J’ai hâte que vous suiviez des cours d’analyse syntactique et grammaticale. Il est clair que vous faites partie des gens qui pensent savoir lire mais en sont incapables, d’où l’expression « analphabètes fonctionnels » pour désigner, selon les experts, 50 % de la population québécoise.

@Marc Sauvageau, réponses à vos questions.

Mutatis mutandis une décision prise à la majorité pour tout autres activités n’aurait-elle pas le même effet? NON

N’engage-t-elle pas tout le monde? NON

Ne devient-elle pas la convention, la loi des partis? NON

Les droits individuels (comme le droit d’assister aux cours qu’on a payés, de manger ce que ça nous tente de manger, de choisir la couleur de ses vêtements, etc.) ont toujours priorité sauf lorsqu’ils sont spécifiquement abrogés.

Il n’y a aucun vote majoritaire qui peut dicter si vous aller assister ou non à vos cours, quelle nourriture vous allez manger, ou quelle couleur de vêtement vous allez porter, n’en déplaise à tous les esprits totalitaires à tendance social-communistes qui semblent proliférer sur ce blogue et ailleurs au Québec.

@ Honorable #49
Vous affirmez :«Il n’y a aucun vote majoritaire qui peut dicter si vous aller assister ou non à vos cours, quelle nourriture vous allez manger, ou quelle couleur de vêtement vous allez porter, n’en déplaise à tous les esprits totalitaires à tendance social-communistes qui semblent proliférer sur ce blogue et ailleurs au Québec.»
Si je vous comprends bien, vous êtes en désaccord avec le maire Tremblay sur le port du masque.

Et quelles sont les bases juridiques de vos affirmations?

@ honorable:

Pour votre admirable intervention # 1 ainsi que pour toutes les réponses logiques et sensées que vous avez eu la patience de produire aux valets de pied de JFL, je vous dit BRAVO!

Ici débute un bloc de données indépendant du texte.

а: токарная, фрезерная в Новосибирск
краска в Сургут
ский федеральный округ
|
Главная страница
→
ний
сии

Ces laquais qui semblent profondément troublés par vos affirmations sont depuis longtemps dépassés par votre logique et votre cohérence et surtout par votre entêtement à vouloir utiliser la raison et les faits pour les désarçonner.

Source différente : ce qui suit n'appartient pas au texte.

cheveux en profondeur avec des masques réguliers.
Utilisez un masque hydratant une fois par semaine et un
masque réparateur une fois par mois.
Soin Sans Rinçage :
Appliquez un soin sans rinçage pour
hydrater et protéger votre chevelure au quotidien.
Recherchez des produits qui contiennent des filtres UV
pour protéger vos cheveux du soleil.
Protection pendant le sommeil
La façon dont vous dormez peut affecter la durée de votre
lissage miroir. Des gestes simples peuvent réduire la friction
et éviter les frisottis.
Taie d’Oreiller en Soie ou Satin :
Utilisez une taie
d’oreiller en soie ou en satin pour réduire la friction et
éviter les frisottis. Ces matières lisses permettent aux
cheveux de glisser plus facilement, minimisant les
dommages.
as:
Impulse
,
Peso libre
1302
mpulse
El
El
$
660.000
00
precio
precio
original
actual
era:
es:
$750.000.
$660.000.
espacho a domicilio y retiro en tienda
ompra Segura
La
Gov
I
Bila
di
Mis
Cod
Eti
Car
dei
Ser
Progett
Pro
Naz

Les faits! C’est qu’ils sont pas hanitués à ça, eux qui enfilent les phrases creuses pour dissimuler la pauvreté de leur argumentation.

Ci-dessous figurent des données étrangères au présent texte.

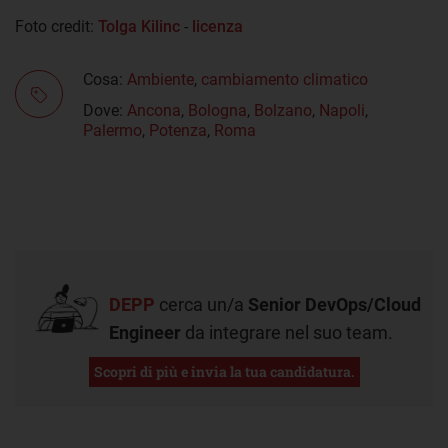
Foto credit:
Tolga Kilinc
-
licenza
Cosa:
Ambiente
,
cambiamento climatico
Dove:
Ancona
,
Bologna
,
Bolzano
,
Napoli
,
Palermo
,
Potenza
,
Roma
DEPP
cerca un/a
Senior DevOps/Cloud
Engineer
da integrare nel suo team.
Scopri di più e invia la tua candidatura.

Et on s’étonne des votes de cette semaine? Le gouvernement ne comprend toujours pas la profondeur du phénomène. Il est désemparé. Mais contrairement aux radicaux des années 1950 ou 1960, le mouvement étudiant d’aujourd’hui a déjà, en partant, l’appui du tiers de la population et de la totalité des organisations syndicales, populaires, féministes, etc. Nous étions 300,000 à Montréal le 22 avril. Aussi, le mouvement de 2012 peut compter sur Québec solidaire, un parti de 10,000 membres capable de faire élire des députés. L’avenir n’est pas si loin…

@ honorable

« Il est clair que vous faites partie des gens qui pensent savoir lire mais en sont incapables, d’où l’expression “analphabètes fonctionnels” pour désigner, selon les experts, 50 % de la population québécoise. »

Encore une affirmation sans fondement. Faites-vous de la projection?

Et vous contestez un juriste au sujet des étudiants en affirmant qu’il est de votre avis alors que précisément c’est le contraire. Vous essayez de profiter d’un flou juridique.

De plus, personne n’a pu lire la preuve de vos affirmations.

Vous ne faites que nous donner votre opinion plus que discutable comme si sa faisait loi pour de la propagande contre les étudiants en disant n’importe quoi à tort et à travers.

Vous essayez de former une oligarchie et les jeunes étudiants sont plus réaliste que vous ainsi qu’une bonne partie de la population aussi. Vous allez PERDRE, il y a trop de monde contre vous.

Pôvre Benoît Renaud… Le boycott étudiant est MARGINAL. Ceux qui sont dehors ne représentent même pas le quart de tous les étudiants. Toutes les sciences sérieuses (enfin, pour la plupart) sont en train de finir (si ce n’est pas déjà fait) leur session. Seules les « sciences » sôôciales de pouilleux et de pelleteux de nuages n’apportant aucun avenir sont dehors. Tiens donc.